Donnerstag, 6. Juli 2017

Rezension: "Das Herz des Verräters: Die Chroniken der Verbliebenen"

Buch:

Titel: Die Chroniken der Verbliebenen: Das Herz des Verräters
Autorin: Mary E. Pearson
Verlag: Bastei Lübbe (one by Lübbe)
Erschienen: 26.05.2017
Seitenzahl: 528
Preis: 18,00 Euro
Reihe: 2. Band (Trilogie)


Inhalt:
Nachdem Lia und Rafe nach Venda verschleppt werden, treffen Sie das erste Mal auf den Komizar.

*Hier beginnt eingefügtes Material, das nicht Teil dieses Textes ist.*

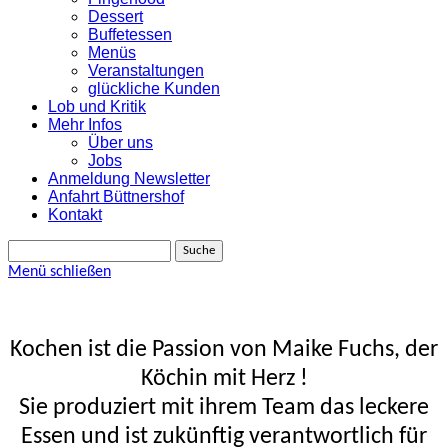
Dessert
Buffetessen
Menüs
Veranstaltungen
glückliche Kunden
Lob und Kritik
Mehr Infos
Über uns
Jobs
Anmeldung Newsletter
Anfahrt Büttnershof
Kontakt
Suche
Menü schließen
Kochen ist die Passion von Maike Fuchs, der
Köchin mit Herz !
Sie produziert mit ihrem Team das leckere
Essen und ist zukünftig verantwortlich für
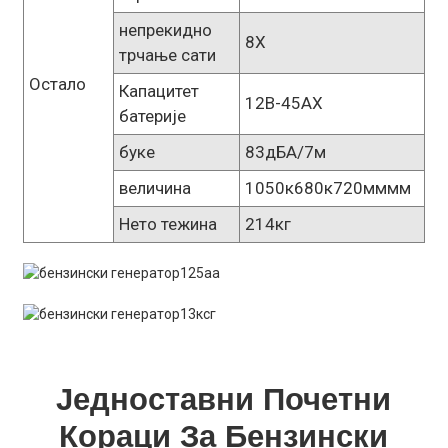
непрекидно
8Х
трчање сати
Остало
Капацитет
12В-45АХ
батерије
буке
83дБА/7м
величина
1050к680к720мммм
Нето тежина
214кг
Једноставни Почетни
Кораци За Бензински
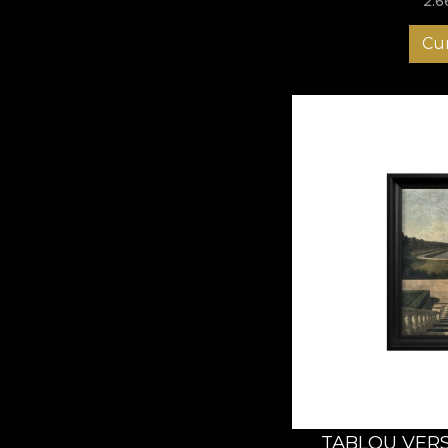
2.6
Cu
TABLOU VERS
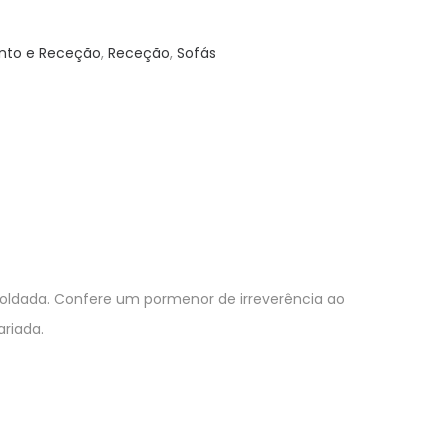
nto e Receção
,
Receção
,
Sofás
oldada. Confere um pormenor de irreverência ao
riada.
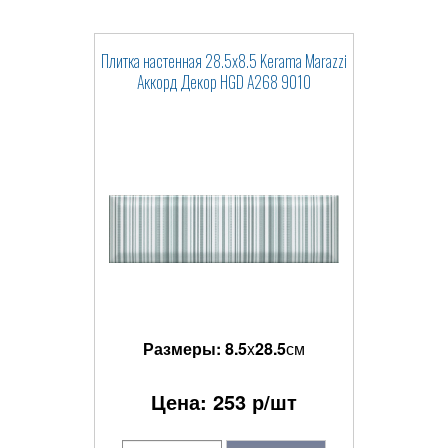
Плитка настенная 28.5x8.5 Kerama Marazzi
Аккорд Декор HGD A268 9010
Размеры:
8.5
x
28.5
см
Цена:
253
р/шт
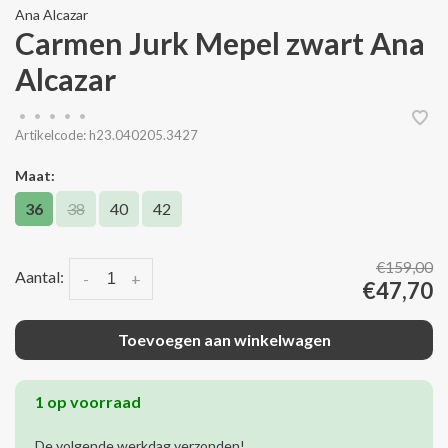
Ana Alcazar
Carmen Jurk Mepel zwart Ana
Alcazar
•
•
•
•
•
Artikelcode:
h23.040205.3427
Maat:
36
38
40
42
€159,00
Aantal:
-
+
€47,70
Toevoegen aan winkelwagen
1 op voorraad
De volgende werkdag verzonden!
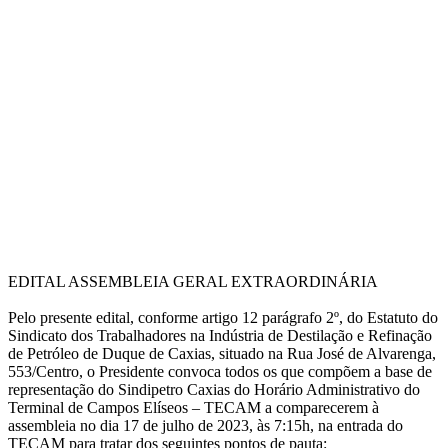
EDITAL ASSEMBLEIA GERAL EXTRAORDINÁRIA
Pelo presente edital, conforme artigo 12 parágrafo 2º, do Estatuto do
Sindicato dos Trabalhadores na Indústria de Destilação e Refinação
de Petróleo de Duque de Caxias, situado na Rua José de Alvarenga,
553/Centro, o Presidente convoca todos os que compõem a base de
representação do Sindipetro Caxias do Horário Administrativo do
Terminal de Campos Elíseos – TECAM a comparecerem à
assembleia no dia 17 de julho de 2023, às 7:15h, na entrada do
TECAM para tratar dos seguintes pontos de pauta:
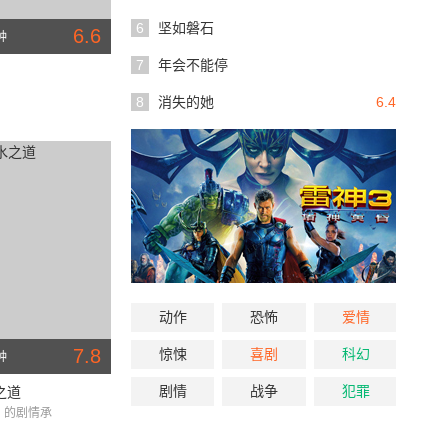
6
坚如磐石
6.6
钟
7
年会不能停
8
消失的她
6.4
动作
恐怖
爱情
7.8
惊悚
喜剧
科幻
钟
剧情
战争
犯罪
之道
》的剧情承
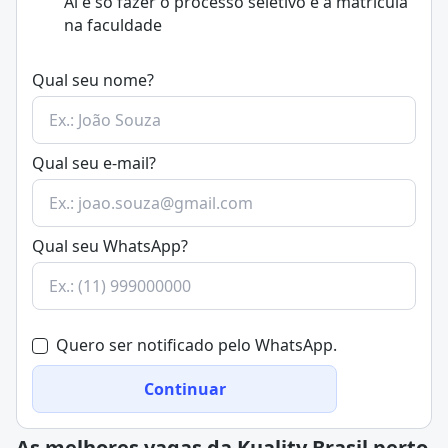
Aí é só fazer o processo seletivo e a matrícula
na faculdade
Qual seu nome?
Qual seu e-mail?
Qual seu WhatsApp?
Quero ser notificado pelo WhatsApp.
Continuar
As melhores vagas da Kuality Brasil perto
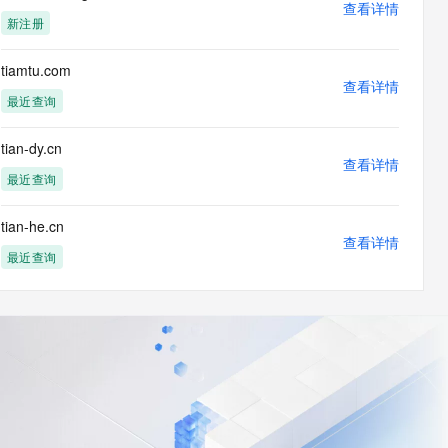
查看详情
新注册
tiamtu.com
查看详情
最近查询
tian-dy.cn
查看详情
最近查询
tian-he.cn
查看详情
最近查询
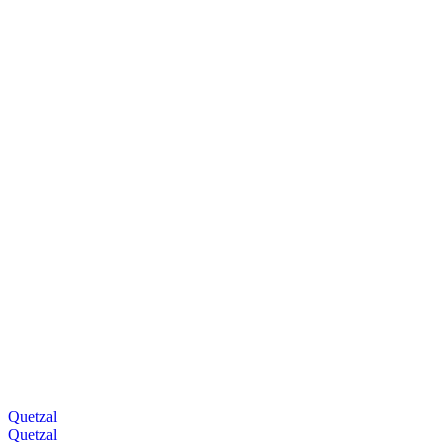
Quetzal
Quetzal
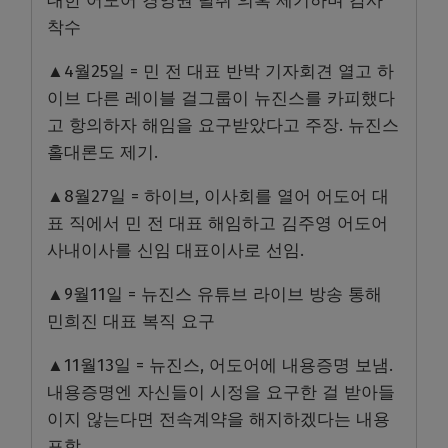
대한 어도어 경영권 탈취 의혹 제기하며 감사
착수
▲4월25일 = 민 전 대표 반박 기자회견 열고 하
이브 다른 레이블 걸그룹이 뉴진스를 카피했다
고 항의하자 해임을 요구받았다고 주장. 뉴진스
홀대론도 제기.
▲8월27일 = 하이브, 이사회를 열어 어도어 대
표 직에서 민 전 대표 해임하고 김주영 어도어
사내이사를 신임 대표이사로 선임.
▲9월11일 = 뉴진스 유튜브 라이브 방송 통해
민희진 대표 복직 요구
▲11월13일 = 뉴진스, 어도어에 내용증명 보냄.
내용증명엔 자신들이 시정을 요구한 걸 받아들
이지 않는다면 전속계약을 해지하겠다는 내용
포함.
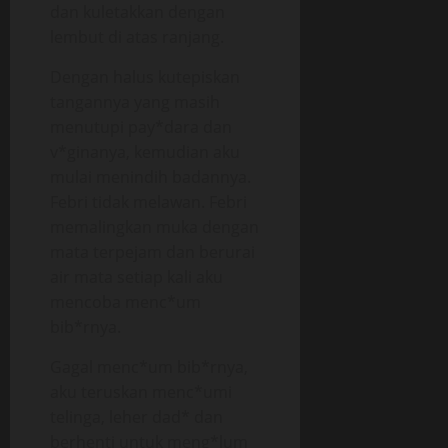
dan kuletakkan dengan
lembut di atas ranjang.
Dengan halus kutepiskan
tangannya yang masih
menutupi pay*dara dan
v*ginanya, kemudian aku
mulai menindih badannya.
Febri tidak melawan. Febri
memalingkan muka dengan
mata terpejam dan berurai
air mata setiap kali aku
mencoba menc*um
bib*rnya.
Gagal menc*um bib*rnya,
aku teruskan menc*umi
telinga, leher dad* dan
berhenti untuk meng*lum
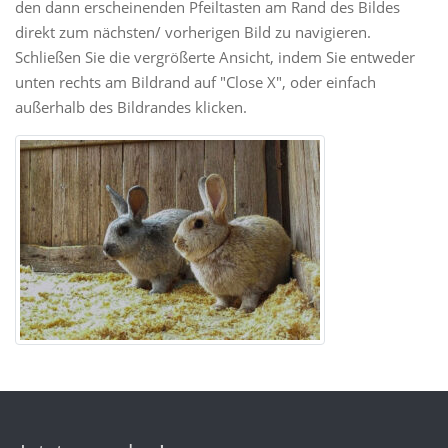
den dann erscheinenden Pfeiltasten am Rand des Bildes
direkt zum nächsten/ vorherigen Bild zu navigieren.
Schließen Sie die vergrößerte Ansicht, indem Sie entweder
unten rechts am Bildrand auf "Close X", oder einfach
außerhalb des Bildrandes klicken.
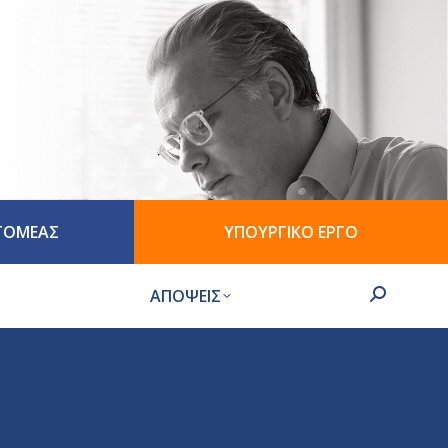
 ΤΟΜΕΑΣ
ΥΠΟΥΡΓΙΚΟ ΕΡΓΟ
ΑΠΟΨΕΙΣ
Search:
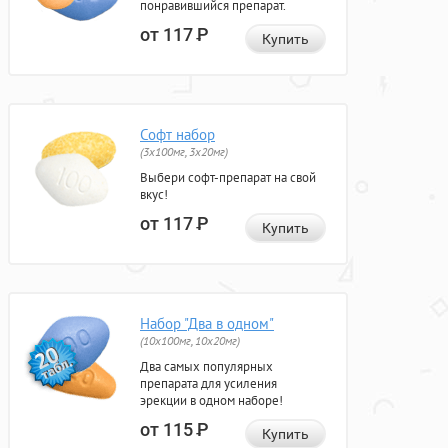
понравившийся препарат.
от 117
Р
Купить
Софт набор
(3x100мг, 3x20мг)
Выбери софт-препарат на свой
вкус!
от 117
Р
Купить
Набор "Два в одном"
(10x100мг, 10x20мг)
Два самых популярных
препарата для усиления
эрекции в одном наборе!
от 115
Р
Купить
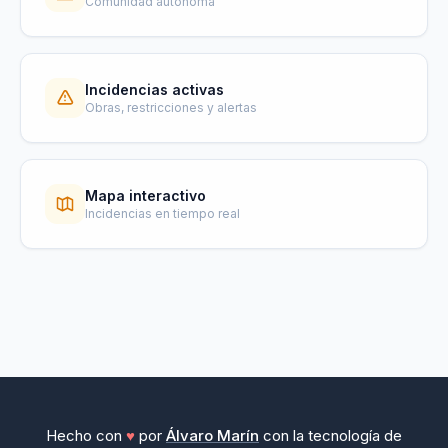
Comunidad autonoma
Incidencias activas
Obras, restricciones y alertas
Mapa interactivo
Incidencias en tiempo real
Hecho con
♥
por
Álvaro Marín
con la tecnología de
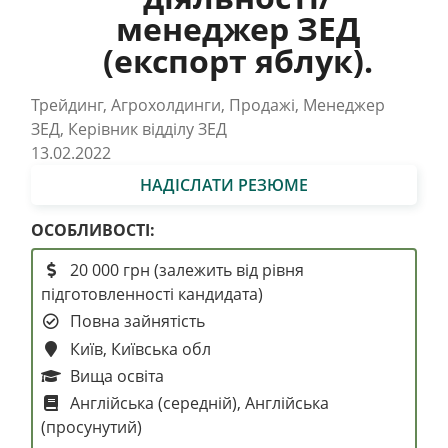
менеджер ЗЕД
(експорт яблук).
Трейдинг, Агрохолдинги, Продажі, Менеджер
ЗЕД, Керівник відділу ЗЕД
13.02.2022
НАДІСЛАТИ РЕЗЮМЕ
ОСОБЛИВОСТІ:
20 000 грн (залежить від рівня
підготовленності кандидата)
Повна зайнятість
Київ, Київська обл
Вища освіта
Англійська (середній), Англійська
(просунутий)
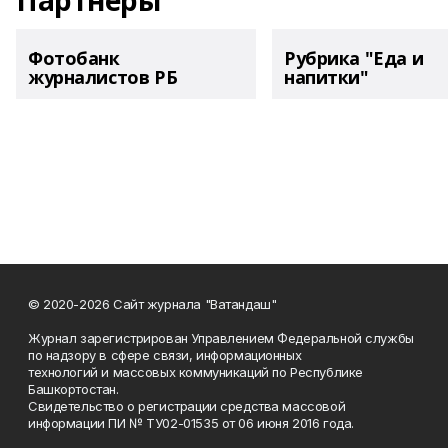
Партнеры
Фотобанк
Рубрика "Еда и
журналистов РБ
напитки"
© 2020-2026 Сайт журнала "Ватандаш"
Журнал зарегистрирован Управлением Федеральной службы
по надзору в сфере связи, информационных
технологий и массовых коммуникаций по Республике
Башкортостан.
Свидетельство о регистрации средства массовой
информации ПИ № ТУ02-01535 от 06 июня 2016 года.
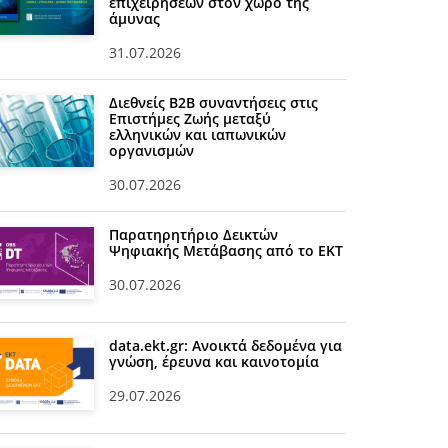
επιχειρήσεων στον χώρο της
άμυνας
31.07.2026
Διεθνείς Β2Β συναντήσεις στις
Επιστήμες Ζωής μεταξύ
ελληνικών και ιαπωνικών
οργανισμών
30.07.2026
Παρατηρητήριο Δεικτών
Ψηφιακής Μετάβασης από το ΕΚΤ
30.07.2026
data.ekt.gr: Ανοικτά δεδομένα για
γνώση, έρευνα και καινοτομία
29.07.2026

Dieser führt sein Reich mit harter Hand und scheint anfänglich wenig begeistert über seine Gefangenen. Jedoch zieht er bald seine Vorteile aus Ihrer Anwesenheit und ihrer Gabe. Die Vendaner heißen Lia willkommen, da sie in ihr die Erlösung sehen und auch sie fühlt sich dem Volk immer mehr verbunden. Es scheint aussichtslos diesem Gefängnis zu entfliehen…


Meinung:
Wow diese Geschichte entwickelt sich wirklich weiter und zwar zum positiven, denn Band zwei war um einiges besser und spannender als der Vorgänger. Was allerdings immer noch geblieben ist, ist die Langatmigkeit. Manche Dinge hätte man kürzen können oder schneller voran treiben. So schien es mir, dass wir in diesem Band überhaupt nichts erreicht haben, beziehungsweise kaum einen Schritt weiter gekommen sind. Weder kann Lia ihre Gabe beherrschen noch haben wir was anderes gesehen als ihre Gefangennahme in Venda. Allerdings war es keineswegs langweilig oder uninteressant, wir treten lediglich auf der Stelle.

Wir lernen Venda und seine Bewohner kennen und stellen fest, dass sie keinesfalls Barbaren sind, wie sie von den anderen Königreichen genannt werden. Es sind Menschen, die ein schweres Leben haben und versuchen ihre Lage zu ändern. Allen voran der Komizar, welcher mit harten Regeln regiert. Man findet sich hier stellenweise im Zwiespalt, denn einerseits tut er alles für sein Volk um sie am Leben zu erhalten, andererseits verhängt er sehr harte Strafen auf Verräter. Man kann sich nicht so richtig entscheiden ob man seine Taten gutheißen kann oder nicht. Da sie aus der Not entstehen.

Für das nächste Buch wünsche ich mir noch etwas mehr Hintergrundgeschichte zu den Altvorderen. Zwischen den Kapiteln gibt es ja immer wie-der die kleinen Geschichten und Zitate und man erfährt schon etwas mehr. Aber eben nicht genug und ich hoffe das erklärt sich noch. Gerade die Religion scheint mir noch sehr undurchsichtig. Vielleicht ist das aber auch so gewollt um uns am Ende zu überraschen.

Schön fand ich auf jeden Fall, dass wir mehr über Kaden und seine Vergangenheit erfahren und lernen seinen Hass auf Blaublütige zu verstehen. Ein Wink wer sein Vater ist gibt es auch am Schluss, wobei man dies nicht unbedingt angenommen hätte. Überhaupt mag ich Kaden sehr, er war mir von Anfang an sympathisch. Er ist ein guter Mensch dem abscheuliches widerfahren ist, so was prägt einen. Ich bin gespannt was noch aus ihm wird.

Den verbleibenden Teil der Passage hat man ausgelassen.